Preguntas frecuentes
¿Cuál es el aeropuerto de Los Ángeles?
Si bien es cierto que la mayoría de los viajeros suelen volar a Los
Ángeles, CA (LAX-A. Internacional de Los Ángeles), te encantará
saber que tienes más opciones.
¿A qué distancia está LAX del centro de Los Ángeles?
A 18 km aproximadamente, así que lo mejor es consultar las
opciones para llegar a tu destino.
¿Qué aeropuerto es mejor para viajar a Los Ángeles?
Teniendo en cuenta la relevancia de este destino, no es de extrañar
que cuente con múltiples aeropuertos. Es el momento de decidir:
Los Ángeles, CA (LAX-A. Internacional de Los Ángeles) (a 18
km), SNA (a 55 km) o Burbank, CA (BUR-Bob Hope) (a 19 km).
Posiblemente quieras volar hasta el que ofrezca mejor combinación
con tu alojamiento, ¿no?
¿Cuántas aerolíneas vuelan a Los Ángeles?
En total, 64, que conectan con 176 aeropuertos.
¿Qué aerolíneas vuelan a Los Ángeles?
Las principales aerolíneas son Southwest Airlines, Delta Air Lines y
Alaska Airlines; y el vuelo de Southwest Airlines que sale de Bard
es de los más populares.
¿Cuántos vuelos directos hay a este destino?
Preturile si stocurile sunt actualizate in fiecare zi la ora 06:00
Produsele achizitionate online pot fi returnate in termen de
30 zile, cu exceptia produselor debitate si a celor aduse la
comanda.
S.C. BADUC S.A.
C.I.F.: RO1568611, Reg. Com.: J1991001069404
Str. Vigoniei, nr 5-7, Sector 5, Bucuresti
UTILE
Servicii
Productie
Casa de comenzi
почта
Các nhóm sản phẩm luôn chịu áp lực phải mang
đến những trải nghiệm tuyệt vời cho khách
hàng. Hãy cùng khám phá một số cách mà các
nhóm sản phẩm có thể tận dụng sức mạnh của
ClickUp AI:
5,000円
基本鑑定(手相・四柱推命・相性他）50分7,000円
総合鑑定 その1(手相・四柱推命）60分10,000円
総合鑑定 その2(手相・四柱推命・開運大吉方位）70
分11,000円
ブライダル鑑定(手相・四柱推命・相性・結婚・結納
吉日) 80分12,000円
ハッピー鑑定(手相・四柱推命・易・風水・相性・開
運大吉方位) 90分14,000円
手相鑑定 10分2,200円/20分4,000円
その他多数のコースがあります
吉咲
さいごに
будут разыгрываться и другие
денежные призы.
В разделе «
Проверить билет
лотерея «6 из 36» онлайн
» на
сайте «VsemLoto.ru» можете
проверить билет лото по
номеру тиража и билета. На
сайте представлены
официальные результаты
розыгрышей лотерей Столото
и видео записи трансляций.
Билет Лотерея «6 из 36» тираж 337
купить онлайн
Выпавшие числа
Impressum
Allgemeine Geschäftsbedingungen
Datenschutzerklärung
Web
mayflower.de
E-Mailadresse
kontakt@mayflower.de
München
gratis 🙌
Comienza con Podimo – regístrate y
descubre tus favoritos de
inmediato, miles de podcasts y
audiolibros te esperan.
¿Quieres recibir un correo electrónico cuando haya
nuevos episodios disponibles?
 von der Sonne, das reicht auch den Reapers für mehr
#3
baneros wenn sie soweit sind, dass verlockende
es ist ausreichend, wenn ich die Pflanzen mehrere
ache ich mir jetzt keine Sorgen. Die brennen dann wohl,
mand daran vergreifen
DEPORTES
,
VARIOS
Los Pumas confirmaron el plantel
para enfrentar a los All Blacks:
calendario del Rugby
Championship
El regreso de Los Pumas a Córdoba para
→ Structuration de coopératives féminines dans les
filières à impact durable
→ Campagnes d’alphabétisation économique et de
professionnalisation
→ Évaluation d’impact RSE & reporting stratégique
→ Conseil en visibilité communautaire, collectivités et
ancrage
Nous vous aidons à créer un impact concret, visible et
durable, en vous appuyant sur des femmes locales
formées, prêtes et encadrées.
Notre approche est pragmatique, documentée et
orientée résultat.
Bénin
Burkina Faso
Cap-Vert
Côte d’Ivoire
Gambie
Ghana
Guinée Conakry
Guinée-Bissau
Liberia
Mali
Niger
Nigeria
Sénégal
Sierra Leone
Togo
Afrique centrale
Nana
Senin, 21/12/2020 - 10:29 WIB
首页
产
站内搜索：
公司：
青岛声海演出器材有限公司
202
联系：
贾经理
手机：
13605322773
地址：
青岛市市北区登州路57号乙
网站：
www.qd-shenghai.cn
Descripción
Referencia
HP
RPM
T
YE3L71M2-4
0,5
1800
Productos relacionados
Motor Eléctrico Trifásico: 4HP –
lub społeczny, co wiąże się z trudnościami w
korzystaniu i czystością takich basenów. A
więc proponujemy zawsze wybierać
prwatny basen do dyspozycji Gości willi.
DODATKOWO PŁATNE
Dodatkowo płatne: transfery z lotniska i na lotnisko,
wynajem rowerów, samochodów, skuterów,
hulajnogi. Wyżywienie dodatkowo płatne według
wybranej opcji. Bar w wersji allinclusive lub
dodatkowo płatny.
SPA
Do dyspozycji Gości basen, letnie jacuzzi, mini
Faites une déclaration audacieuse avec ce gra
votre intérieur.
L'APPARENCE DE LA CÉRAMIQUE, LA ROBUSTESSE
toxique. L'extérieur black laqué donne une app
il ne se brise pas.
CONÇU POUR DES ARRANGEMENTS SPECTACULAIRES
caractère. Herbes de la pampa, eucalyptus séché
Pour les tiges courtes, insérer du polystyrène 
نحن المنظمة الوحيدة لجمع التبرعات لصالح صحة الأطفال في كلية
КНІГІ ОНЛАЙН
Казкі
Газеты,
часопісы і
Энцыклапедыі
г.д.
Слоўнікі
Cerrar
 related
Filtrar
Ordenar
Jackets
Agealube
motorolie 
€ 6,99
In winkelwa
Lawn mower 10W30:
+++
§ **Task requirements**
Filter the records above down to the lines that hold the string "wenn".

§ **Completed exercise**
baneros wenn sie soweit sind, dass verlockende
es ist ausreichend, wenn ich die Pflanzen mehrere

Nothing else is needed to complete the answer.